The second system segregates a variety of materials from MRF residual waste and MSW—material that which previously would have been sent to landfill—at 30 tons per hour, according to Menard. “The MSW facility takes in pure household waste, which contains a wide range of recyclable, nonrecyclable, organic and inert material,” he says.
The main goal of the MSW system is to obtain a final fraction that meets the standards to produce RDF. “The priority is to remove RDF contaminants by maximizing organics recovery and ferrous and nonferrous metals recovery,” the company says.
The RDF produced by Shanks is designed for use by Ferrybridge Multifuel 1 (FM1), a powerstation based in West Yorkshire, U.K., which uses various waste-derived fuels for its 70-megawatt (MW) power station. (See sidebar “From Fuel to Power.”)
A vibratory screen segregates the organic fraction from other waste. It is then treated using an autoclave before being sent to an anaerobic digestion (AD) plant. Ferrous and nonferrous metals, plastic film, paper and plastics can be sorted by a combination of air treatment systems, ballistic separators, optical sorters, magnets and eddy current separators.
An important aspect of the second system is flexibility, since the plant operator can select the most appropriate recyclables to be recovered according to market values and the desired calorific value of the RDF produced, explains Machinex.
Menard says the main flexibility with the MSW system is centered around the ability of the system to produce an RDF output material to meet customer specifications.
“The installed equipment has the ability to control the calorific value of the fuel, dependent on client specification and/or requirement,” he says.

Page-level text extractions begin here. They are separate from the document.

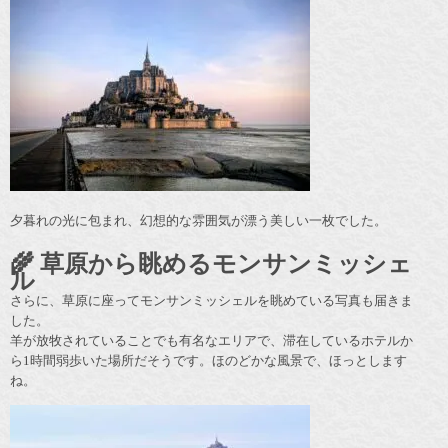
夕暮れの光に包まれ、幻想的な雰囲気が漂う美しい一枚でした。
🌾 草原から眺めるモンサンミッシェ
ル
さらに、草原に座ってモンサンミッシェルを眺めている写真も届きま
した。
羊が放牧されていることでも有名なエリアで、滞在しているホテルか
ら1時間弱歩いた場所だそうです。ほのどかな風景で、ほっとします
ね。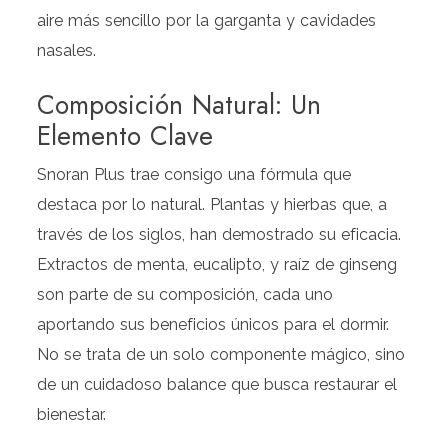
aire más sencillo por la garganta y cavidades
nasales.
Composición Natural: Un
Elemento Clave
Snoran Plus trae consigo una fórmula que
destaca por lo natural. Plantas y hierbas que, a
través de los siglos, han demostrado su eficacia.
Extractos de menta, eucalipto, y raíz de ginseng
son parte de su composición, cada uno
aportando sus beneficios únicos para el dormir.
No se trata de un solo componente mágico, sino
de un cuidadoso balance que busca restaurar el
bienestar.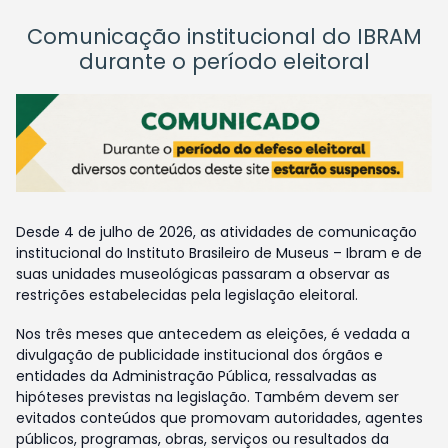
Comunicação institucional do IBRAM
durante o período eleitoral
Desde 4 de julho de 2026, as atividades de comunicação
institucional do Instituto Brasileiro de Museus – Ibram e de
suas unidades museológicas passaram a observar as
restrições estabelecidas pela legislação eleitoral.
Nos três meses que antecedem as eleições, é vedada a
divulgação de publicidade institucional dos órgãos e
entidades da Administração Pública, ressalvadas as
hipóteses previstas na legislação. Também devem ser
evitados conteúdos que promovam autoridades, agentes
públicos, programas, obras, serviços ou resultados da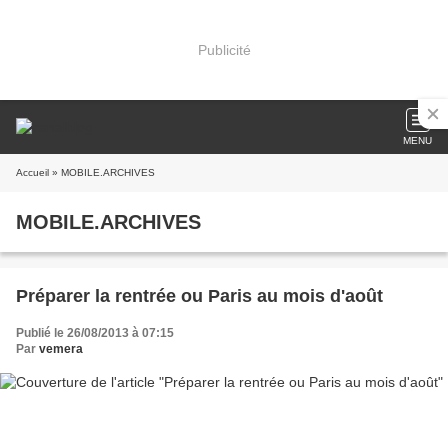
Publicité
MENU
Accueil
» MOBILE.ARCHIVES
MOBILE.ARCHIVES
Préparer la rentrée ou Paris au mois d'août
Publié le 26/08/2013 à 07:15
Par
vemera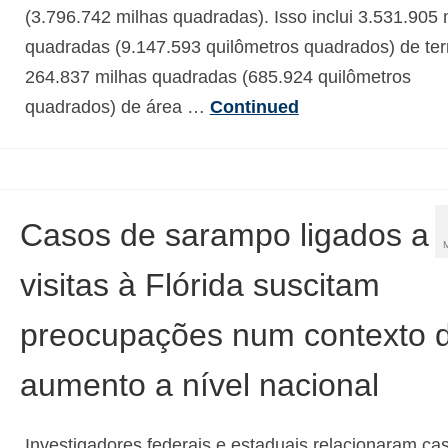
(3.796.742 milhas quadradas). Isso inclui 3.531.905 
quadradas (9.147.593 quilômetros quadrados) de ter
264.837 milhas quadradas (685.924 quilômetros
quadrados) de área …
Continued
Casos de sarampo ligados a
visitas à Flórida suscitam
preocupações num contexto 
aumento a nível nacional
Investigadores federais e estaduais relacionaram ca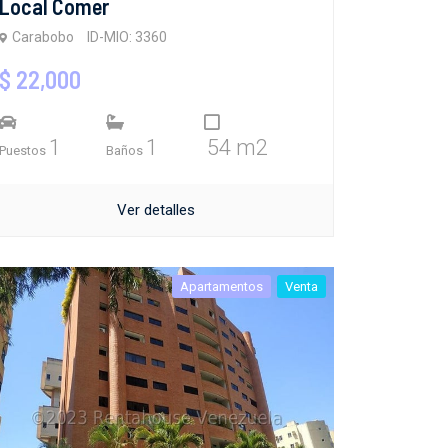
Local Comer
Carabobo
ID-MIO: 3360
$ 22,000
1
1
54 m2
Puestos
Baños
Ver detalles
Apartamentos
Venta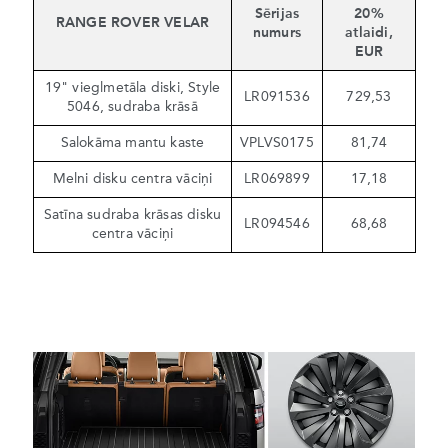
Sērijas
20%
RANGE ROVER VELAR
numurs
atlaidi,
EUR
19" vieglmetāla diski, Style
LR091536
729,53
5046, sudraba krāsā
Salokāma mantu kaste
VPLVS0175
81,74
Melni disku centra vāciņi
LR069899
17,18
Satīna sudraba krāsas disku
LR094546
68,68
centra vāciņi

The remaining organic fraction is treated using an autoclave. The autoclave gets the organics ready for the digester. “This process will sterilize the remaining material before it is fed into an anaerobic digestion plant, where it will be converted to biogas for renewable energy generation,” Menard explains.

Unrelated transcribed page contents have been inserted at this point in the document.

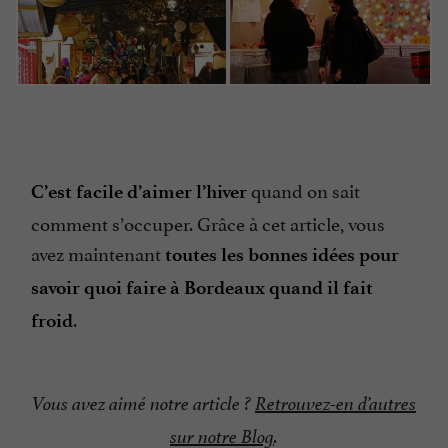
quand on sait
C’est facile d’aimer l’hiver
comment s’occuper. Grâce à cet article, vous
avez maintenant
toutes les bonnes idées pour
savoir quoi faire à Bordeaux quand il fait
.
froid
Vous avez aimé notre article ?
Retrouvez-en d’autres
sur notre Blog
.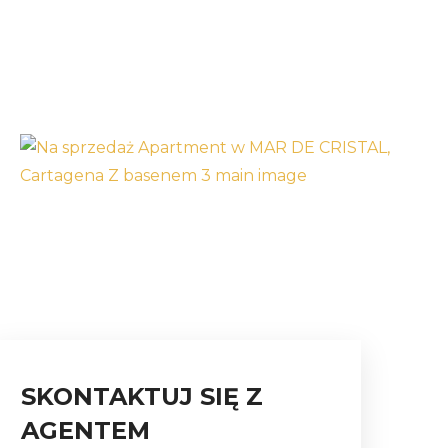
SKONTAKTUJ SIĘ Z
AGENTEM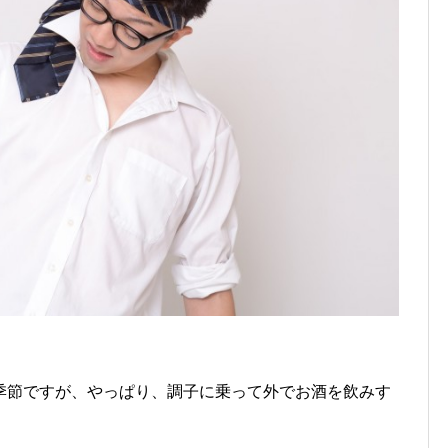
！
季節ですが、やっぱり、調子に乗って外でお酒を飲みす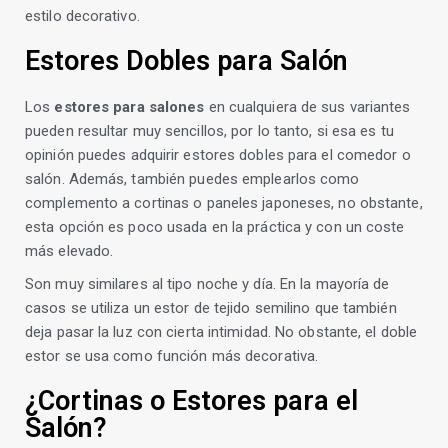
estilo decorativo.
Estores Dobles para Salón
Los
estores para salones
en cualquiera de sus variantes
pueden resultar muy sencillos, por lo tanto, si esa es tu
opinión puedes adquirir estores dobles para el comedor o
salón. Además, también puedes emplearlos como
complemento a cortinas o paneles japoneses, no obstante,
esta opción es poco usada en la práctica y con un coste
más elevado.
Son muy similares al tipo noche y día. En la mayoría de
casos se utiliza un estor de tejido semilino que también
deja pasar la luz con cierta intimidad. No obstante, el doble
estor se usa como función más decorativa.
¿Cortinas o Estores para el
Salón?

“The MSW facility has been designed to maximize the removal of organics at a very early stage within the process,” Menard describes. “This material first has the metal removed and is then conveyed directly into the feed system for the autoclave process.”
The energy produced from the 65,000 metric-ton-per-year digester will power the plant and export energy back to the grid—enough to power 3,000 homes. The residue from the digester will be used as a nutrient-rich soil conditioner, according to Menard. Shanks is still commissioning the anaerobic digestion portion of the plant.
Menard says building two systems at one facility “represents a real showcase as it includes two significant facilities installed in front of each other.”
He adds, “The overall facility has the capability to process a wide range of materials delivered to the site. Allowing householders to deliver direct to the sites household waste recycling center (HWRC). Any of these materials delivered can typically be processed by one of the installed processes, within the individual process buildings.”
Nigel Catling, Shanks’ capital infrastructure director says. “Machinex worked closely with the Shanks team and Wakefield Council to deliver two efficient facilities in South Kirkby. Both of these facilities were swiftly brought into use, delivering good throughputs and quality materials.”
Catling says Shanks is working to optimize both systems to fulfill their full potential.